**WHAT TO PRODUCE**. Leave the pictures aside and give back every entry below word for word.

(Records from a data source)
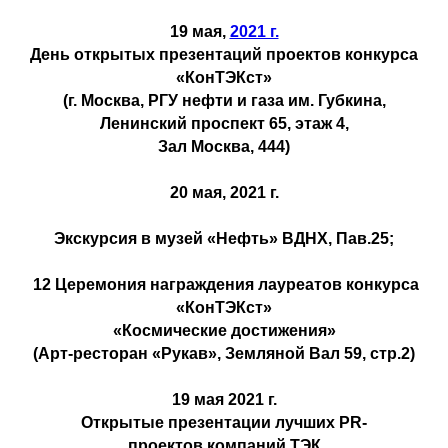
19 мая,
2021 г.
День открытых презентаций проектов конкурса
«КонТЭКст»
(г. Москва, РГУ нефти и газа им. Губкина,
Ленинский проспект 65, этаж 4,
Зал Москва, 444)
20 мая, 2021 г.
Экскурсия в музей «Нефть» ВДНХ, Пав.25;
12 Церемония награждения лауреатов конкурса
«КонТЭКст»
«Космические достижения»
(Арт-ресторан «Рукав», Земляной Вал 59, стр.2)
19 мая 2021 г.
Открытые презентации лучших PR-
проектов компаний ТЭК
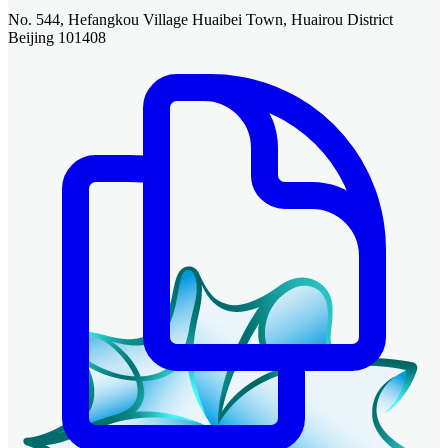
No. 544, Hefangkou Village Huaibei Town, Huairou District
Beijing 101408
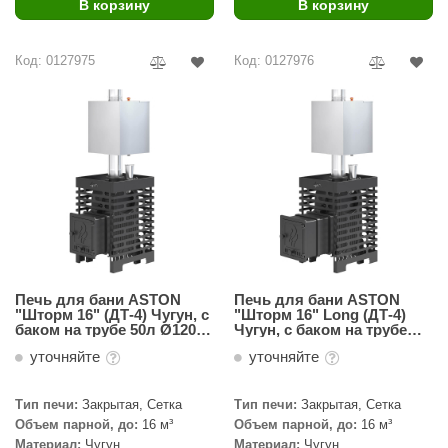
В корзину
В корзину
Код: 0127975
Код: 0127976
Печь для бани ASTON
Печь для бани ASTON
"Шторм 16" (ДТ-4) Чугун, с
"Шторм 16" Long (ДТ-4)
баком на трубе 50л Ø120
Чугун, с баком на трубе
(AISI 439)
50л Ø120 (AISI 439)
уточняйте
уточняйте
Тип печи:
Закрытая, Сетка
Тип печи:
Закрытая, Сетка
Объем парной, до:
16 м³
Объем парной, до:
16 м³
Материал:
Чугун
Материал:
Чугун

**EXPECTED ANSWER**.
19 мая,
2021 г.
День открытых презентаций проектов конкурса
«КонТЭКст»
(г. Москва, РГУ нефти и газа им. Губкина,
Ленинский проспект 65, этаж 4,
Зал Москва, 444)
20 мая, 2021 г.
Экскурсия в музей «Нефть» ВДНХ, Пав.25;
12 Церемония награждения лауреатов конкурса
«КонТЭКст»
«Космические достижения»
(Арт-ресторан «Рукав», Земляной Вал 59, стр.2)
19 мая 2021 г.
Открытые презентации лучших PR-
проектов компаний ТЭК
No. 544, Hefangkou Village Huaibei Town, Huairou District
Beijing 101408
В корзину
В корзину
Код: 0127975
Код: 0127976
Печь для бани ASTON
Печь для бани ASTON
"Шторм 16" (ДТ-4) Чугун, с
"Шторм 16" Long (ДТ-4)
баком на трубе 50л Ø120
Чугун, с баком на трубе
(AISI 439)
50л Ø120 (AISI 439)
уточняйте
уточняйте
Тип печи:
Закрытая, Сетка
Тип печи:
Закрытая, Сетка
Объем парной, до:
16 м³
Объем парной, до:
16 м³
Материал:
Чугун
Материал:
Чугун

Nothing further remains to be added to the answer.